* **Problem statement**
Examine the entries and show every line in which the word "Oven" is found.

* **Available records**
⟨

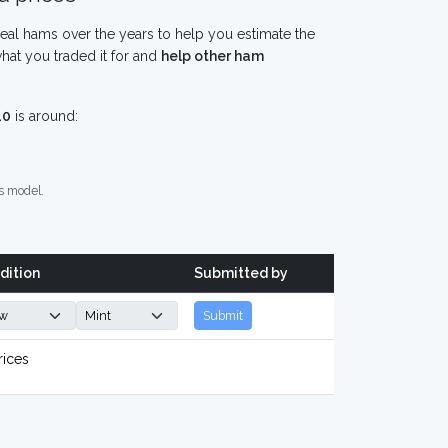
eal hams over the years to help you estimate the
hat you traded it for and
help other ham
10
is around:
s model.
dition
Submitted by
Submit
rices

⟩
⟨

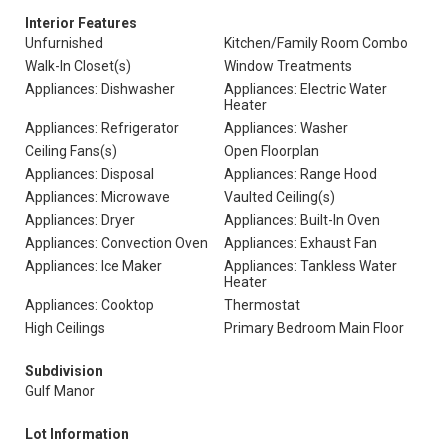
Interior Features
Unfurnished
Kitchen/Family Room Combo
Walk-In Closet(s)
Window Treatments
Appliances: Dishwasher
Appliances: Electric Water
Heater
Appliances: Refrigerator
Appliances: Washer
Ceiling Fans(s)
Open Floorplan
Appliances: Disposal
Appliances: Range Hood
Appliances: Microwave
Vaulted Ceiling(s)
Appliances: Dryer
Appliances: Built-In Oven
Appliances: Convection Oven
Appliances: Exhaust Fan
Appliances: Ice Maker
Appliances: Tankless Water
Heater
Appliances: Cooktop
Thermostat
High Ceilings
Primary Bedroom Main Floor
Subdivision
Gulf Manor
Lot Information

⟩

* **Answer space**
Appliances: Built-In Oven
Appliances: Convection Oven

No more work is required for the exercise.